The matrix product $ U^\top\sqrt{D^{-1}}(P+(\mathrm{e}^x-1)B(0)-\mu I)\sqrt{D}U$ , which is equal to $ (D’-\mu I)(I+(D’-\mu I)^{-1}(\mathrm{e}^x-1)D’U^\top D_A U)$ , is singular. Therefore,

\begin{align*} 1&\leq \lVert (D’-\mu I)^{-1}(\mathrm{e}^x-1)D’U^\top D_A U \rVert_2 \ &\leq \frac{1}{\mu-\lambda_2}(\mathrm{e}^x -1). \end{align*}

(The first inequality uses the continuity of the function $ \lambda_2(y)$ .)

I understand why the two expressions at the beginning are equal and I understand the second inequality, but I do not understand the first inequality and also why the matrix product is singular.
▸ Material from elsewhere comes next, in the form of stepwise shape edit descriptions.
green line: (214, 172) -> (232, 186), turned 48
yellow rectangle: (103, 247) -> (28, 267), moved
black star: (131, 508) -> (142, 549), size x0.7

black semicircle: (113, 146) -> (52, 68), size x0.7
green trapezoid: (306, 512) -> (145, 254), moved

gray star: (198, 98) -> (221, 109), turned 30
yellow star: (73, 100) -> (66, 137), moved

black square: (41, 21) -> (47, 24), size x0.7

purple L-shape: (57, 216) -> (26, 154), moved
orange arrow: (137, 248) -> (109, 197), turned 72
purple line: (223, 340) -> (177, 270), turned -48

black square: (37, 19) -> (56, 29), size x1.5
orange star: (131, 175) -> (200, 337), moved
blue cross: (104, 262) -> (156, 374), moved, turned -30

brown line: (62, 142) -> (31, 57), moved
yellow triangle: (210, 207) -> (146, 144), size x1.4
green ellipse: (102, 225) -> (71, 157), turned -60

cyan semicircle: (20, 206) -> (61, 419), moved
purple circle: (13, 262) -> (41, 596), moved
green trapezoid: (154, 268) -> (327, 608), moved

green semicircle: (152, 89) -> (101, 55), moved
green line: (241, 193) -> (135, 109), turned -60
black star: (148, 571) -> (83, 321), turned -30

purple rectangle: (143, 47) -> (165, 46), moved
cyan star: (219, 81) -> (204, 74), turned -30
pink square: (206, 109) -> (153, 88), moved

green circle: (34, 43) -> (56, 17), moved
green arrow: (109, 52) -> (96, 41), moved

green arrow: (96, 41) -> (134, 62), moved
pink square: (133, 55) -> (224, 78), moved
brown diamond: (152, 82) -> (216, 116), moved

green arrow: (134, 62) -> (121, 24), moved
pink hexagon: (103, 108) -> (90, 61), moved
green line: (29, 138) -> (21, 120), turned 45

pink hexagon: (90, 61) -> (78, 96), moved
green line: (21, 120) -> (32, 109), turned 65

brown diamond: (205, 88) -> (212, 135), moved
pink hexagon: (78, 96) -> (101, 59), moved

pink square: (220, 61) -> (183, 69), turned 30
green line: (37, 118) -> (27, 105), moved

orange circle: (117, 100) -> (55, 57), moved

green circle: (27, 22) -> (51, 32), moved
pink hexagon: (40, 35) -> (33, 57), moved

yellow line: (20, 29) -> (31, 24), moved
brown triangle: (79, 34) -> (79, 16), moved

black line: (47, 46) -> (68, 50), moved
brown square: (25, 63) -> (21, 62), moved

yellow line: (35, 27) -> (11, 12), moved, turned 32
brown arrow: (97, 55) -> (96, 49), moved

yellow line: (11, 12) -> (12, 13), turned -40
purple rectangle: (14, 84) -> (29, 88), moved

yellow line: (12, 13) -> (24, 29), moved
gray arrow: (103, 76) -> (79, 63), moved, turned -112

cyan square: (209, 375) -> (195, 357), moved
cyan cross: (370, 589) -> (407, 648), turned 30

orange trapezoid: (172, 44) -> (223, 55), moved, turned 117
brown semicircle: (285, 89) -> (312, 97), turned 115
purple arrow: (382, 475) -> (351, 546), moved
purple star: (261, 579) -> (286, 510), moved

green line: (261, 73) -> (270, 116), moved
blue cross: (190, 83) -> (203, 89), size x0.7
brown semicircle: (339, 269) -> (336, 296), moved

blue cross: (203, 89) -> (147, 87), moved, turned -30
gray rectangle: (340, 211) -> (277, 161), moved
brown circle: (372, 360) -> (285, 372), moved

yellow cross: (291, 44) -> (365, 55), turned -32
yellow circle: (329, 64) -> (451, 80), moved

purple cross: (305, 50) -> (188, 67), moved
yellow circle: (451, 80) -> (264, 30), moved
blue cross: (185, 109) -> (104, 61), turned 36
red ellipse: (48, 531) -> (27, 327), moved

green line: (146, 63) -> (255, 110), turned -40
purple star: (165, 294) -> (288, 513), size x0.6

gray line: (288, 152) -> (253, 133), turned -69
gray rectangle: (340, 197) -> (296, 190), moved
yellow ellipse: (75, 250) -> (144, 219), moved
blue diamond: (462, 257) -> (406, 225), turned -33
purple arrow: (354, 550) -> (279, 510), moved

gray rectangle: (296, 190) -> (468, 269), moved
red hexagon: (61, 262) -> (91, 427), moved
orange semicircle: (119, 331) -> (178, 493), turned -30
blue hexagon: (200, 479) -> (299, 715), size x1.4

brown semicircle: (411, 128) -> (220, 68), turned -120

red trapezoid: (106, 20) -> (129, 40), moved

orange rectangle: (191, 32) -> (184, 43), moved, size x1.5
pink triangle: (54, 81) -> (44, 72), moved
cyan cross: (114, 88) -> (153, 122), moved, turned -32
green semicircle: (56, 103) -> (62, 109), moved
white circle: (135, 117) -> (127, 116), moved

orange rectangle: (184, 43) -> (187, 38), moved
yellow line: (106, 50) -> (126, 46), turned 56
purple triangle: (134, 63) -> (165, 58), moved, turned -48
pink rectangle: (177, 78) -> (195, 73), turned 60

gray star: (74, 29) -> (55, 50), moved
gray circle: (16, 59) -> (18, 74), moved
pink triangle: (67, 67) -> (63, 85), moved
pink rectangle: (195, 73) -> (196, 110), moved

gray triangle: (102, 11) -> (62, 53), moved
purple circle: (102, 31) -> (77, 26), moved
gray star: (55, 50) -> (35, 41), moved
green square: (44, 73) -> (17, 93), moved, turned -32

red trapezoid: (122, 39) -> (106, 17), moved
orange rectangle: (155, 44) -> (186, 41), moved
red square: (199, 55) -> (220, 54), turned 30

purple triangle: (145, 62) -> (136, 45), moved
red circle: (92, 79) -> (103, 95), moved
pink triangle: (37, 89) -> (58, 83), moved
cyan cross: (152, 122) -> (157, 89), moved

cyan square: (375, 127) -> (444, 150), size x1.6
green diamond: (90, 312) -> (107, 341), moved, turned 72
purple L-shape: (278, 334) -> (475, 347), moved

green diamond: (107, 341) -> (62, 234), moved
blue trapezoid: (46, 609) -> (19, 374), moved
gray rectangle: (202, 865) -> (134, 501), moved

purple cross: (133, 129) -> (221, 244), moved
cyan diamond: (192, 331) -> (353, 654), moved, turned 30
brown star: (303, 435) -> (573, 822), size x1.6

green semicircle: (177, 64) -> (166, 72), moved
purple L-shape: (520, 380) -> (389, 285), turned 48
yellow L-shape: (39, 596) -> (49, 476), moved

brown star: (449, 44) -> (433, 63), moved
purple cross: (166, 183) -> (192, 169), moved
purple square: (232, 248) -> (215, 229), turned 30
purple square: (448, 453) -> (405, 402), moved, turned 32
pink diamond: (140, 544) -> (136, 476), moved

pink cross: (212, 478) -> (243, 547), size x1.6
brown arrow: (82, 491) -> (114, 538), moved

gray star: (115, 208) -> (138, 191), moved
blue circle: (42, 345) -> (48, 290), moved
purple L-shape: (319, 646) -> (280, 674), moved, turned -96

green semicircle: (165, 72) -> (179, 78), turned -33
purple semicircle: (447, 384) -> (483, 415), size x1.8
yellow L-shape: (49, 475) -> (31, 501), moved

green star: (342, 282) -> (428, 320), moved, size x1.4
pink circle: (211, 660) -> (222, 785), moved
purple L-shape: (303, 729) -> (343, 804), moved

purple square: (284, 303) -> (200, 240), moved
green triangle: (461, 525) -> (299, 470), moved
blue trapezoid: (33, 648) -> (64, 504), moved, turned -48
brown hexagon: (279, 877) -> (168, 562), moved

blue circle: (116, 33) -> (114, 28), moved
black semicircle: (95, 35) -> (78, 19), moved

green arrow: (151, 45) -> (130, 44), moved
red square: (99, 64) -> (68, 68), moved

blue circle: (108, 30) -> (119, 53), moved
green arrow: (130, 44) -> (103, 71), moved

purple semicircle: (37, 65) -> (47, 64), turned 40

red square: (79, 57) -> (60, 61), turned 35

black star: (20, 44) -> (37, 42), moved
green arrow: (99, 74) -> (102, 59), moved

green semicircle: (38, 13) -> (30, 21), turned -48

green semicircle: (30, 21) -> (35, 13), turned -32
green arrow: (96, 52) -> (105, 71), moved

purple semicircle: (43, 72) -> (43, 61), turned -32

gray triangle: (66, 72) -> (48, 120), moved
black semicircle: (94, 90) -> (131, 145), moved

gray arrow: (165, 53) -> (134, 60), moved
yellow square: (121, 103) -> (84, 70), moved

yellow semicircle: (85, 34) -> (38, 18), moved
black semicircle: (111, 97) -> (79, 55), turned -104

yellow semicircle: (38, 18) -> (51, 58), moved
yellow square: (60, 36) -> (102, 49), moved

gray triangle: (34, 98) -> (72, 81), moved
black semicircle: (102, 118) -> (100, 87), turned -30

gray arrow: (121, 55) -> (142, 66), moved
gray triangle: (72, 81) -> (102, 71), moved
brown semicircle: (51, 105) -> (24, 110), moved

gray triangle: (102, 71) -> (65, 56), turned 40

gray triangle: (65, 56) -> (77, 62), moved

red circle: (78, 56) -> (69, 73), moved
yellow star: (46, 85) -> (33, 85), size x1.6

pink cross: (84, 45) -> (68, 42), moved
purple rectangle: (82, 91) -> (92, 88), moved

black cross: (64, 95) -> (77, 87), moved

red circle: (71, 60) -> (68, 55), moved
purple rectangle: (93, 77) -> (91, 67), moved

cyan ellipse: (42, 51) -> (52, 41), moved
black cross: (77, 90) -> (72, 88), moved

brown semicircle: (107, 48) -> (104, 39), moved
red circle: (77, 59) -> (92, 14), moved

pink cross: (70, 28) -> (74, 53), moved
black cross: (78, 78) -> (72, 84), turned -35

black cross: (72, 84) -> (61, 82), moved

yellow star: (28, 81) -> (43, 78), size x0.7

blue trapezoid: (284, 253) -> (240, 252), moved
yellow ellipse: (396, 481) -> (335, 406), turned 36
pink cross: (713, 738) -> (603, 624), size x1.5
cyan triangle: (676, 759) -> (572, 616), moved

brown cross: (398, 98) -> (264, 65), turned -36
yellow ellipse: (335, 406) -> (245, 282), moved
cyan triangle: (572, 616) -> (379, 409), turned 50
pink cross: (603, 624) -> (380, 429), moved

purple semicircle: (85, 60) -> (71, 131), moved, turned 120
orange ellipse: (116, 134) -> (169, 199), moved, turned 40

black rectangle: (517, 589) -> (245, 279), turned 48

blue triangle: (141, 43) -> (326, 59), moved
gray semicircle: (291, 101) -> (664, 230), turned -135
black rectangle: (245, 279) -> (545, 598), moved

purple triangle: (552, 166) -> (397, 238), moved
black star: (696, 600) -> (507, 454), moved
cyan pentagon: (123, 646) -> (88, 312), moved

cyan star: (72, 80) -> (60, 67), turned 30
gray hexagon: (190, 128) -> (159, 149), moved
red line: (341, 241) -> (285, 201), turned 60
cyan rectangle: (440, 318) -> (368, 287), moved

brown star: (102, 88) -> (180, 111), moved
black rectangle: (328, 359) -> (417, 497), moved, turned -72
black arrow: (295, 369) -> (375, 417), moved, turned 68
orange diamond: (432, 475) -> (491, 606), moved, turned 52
Let me provide the definitions so you can avoid reading the whole paper. There is a weighted undirected graph $ G=(V, E, w)$ where $ w_{ij}=0$ if $ \{i,j\}\notin E$ . Denote $ w_i:=\sum_j w_{ij}$ . Let $ P$ denote the transition matrix, so $ P_{ij}:=\frac{w_{ij}}{w_i}$ . Denote by $ \lambda_2$ the second largest eigenvalue of $ P$ and by $ \epsilon:=1-\lambda_2$ the spectral gap. Next, let $ M$ be the weighted adjacency matrix $ M_{ij}:=w_{ij}$ . Let $ A$ be a set of vertices and $ \chi_A$ be an indicator function. Some more definitions are:

\begin{align*} &E_r:=\operatorname{diag}(\mathrm{e}^{r\chi_A}) & &P(r):=PE_r \ &D:=\operatorname{diag}(\frac{1}{w_i}) & &S:=\sqrt{D}M\sqrt{D} \ &S_r:=\sqrt{DE_r}M\sqrt{DE_r} & & B(r):=\frac{1}{\mathrm{e}-1}(P(r+1)-P(r)) \end{align*}

Moreover, since $ S$ is unitarily diagonalizable, there exist a unitary matrix $ U$ and a diagonal matrix $ D’$ such that $ D’=U^\top SU$ . Furthermore, there exists a diagonal matrix $ D_A$ such that $ B(0)=PD_A$ .

Define $ \lambda(r)$ to be the largest eigenvalue of $ P(r)$ and $ \lambda_2(r)$ to be its second largest eigenvalue. As before, $ \epsilon_r := \lambda(r)-\lambda_2(r)$ is the spectral gap.

In Claim 1 the author lets $ 0\leq x\leq r$ be some number. He also defines $ \mu<\lambda(x)$ to be any other eigenvalue of $ P(x)$ . At the end of the proof, we are only interested in $ \mu>\lambda_2$ .

Some other facts are:

\begin{align*} &\lVert D’ \rVert_2 = \lVert D_A \rVert_2 = 1 & &D’=U^\top\sqrt{D^{-1}}P\sqrt{D}U \ &P(0)=P & &\lambda(0)=1 & &\lambda_2(0)=\lambda_2 \ &P=\sqrt{D}S\sqrt{D^{-1}} & &P(r)=\sqrt{DE_r^{-1}}S_r\sqrt{E_rD^{-1}} \end{align*}

I hope I didn’t miss anything relevant. Thank you for your help.